= Beginning of Section =

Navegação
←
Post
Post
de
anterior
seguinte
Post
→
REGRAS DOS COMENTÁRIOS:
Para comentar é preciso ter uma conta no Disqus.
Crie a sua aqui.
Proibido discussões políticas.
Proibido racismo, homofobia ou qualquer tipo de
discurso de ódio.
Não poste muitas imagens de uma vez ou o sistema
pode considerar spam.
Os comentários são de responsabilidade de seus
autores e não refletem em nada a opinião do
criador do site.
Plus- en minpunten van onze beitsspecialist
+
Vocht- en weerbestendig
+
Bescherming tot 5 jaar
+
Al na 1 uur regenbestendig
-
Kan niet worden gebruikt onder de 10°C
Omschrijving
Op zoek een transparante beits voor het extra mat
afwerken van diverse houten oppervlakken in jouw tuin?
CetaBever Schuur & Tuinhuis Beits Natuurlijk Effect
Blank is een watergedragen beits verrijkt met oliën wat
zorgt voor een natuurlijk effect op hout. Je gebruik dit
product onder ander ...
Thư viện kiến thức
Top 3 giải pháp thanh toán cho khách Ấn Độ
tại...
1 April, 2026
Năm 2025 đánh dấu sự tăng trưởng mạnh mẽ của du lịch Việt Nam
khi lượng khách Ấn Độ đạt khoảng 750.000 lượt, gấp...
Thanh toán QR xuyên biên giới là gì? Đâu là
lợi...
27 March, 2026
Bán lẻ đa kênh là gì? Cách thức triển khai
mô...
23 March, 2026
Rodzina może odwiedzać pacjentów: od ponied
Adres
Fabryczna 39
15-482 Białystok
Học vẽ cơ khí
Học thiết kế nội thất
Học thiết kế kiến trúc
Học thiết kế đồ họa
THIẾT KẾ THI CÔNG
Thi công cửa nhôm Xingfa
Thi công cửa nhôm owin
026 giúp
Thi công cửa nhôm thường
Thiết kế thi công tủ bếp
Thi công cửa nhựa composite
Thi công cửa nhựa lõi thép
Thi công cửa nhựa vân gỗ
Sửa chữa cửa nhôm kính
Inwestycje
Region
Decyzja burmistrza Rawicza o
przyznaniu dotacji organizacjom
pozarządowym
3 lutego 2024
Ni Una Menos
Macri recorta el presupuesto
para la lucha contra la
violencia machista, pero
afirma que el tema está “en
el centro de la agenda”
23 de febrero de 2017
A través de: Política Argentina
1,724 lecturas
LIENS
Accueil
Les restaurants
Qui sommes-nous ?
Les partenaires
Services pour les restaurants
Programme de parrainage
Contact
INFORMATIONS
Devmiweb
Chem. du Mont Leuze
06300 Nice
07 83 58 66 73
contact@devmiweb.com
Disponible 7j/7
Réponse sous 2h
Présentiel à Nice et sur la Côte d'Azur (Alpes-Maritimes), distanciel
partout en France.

= End of Section =

**WHAT NEEDS TO BE DONE**
Scan the material above for the word "thức". Copy each line where it occurs.

**OUTPUT FOR THIS EXERCISE**
Thư viện kiến thức
Bán lẻ đa kênh là gì? Cách thức triển khai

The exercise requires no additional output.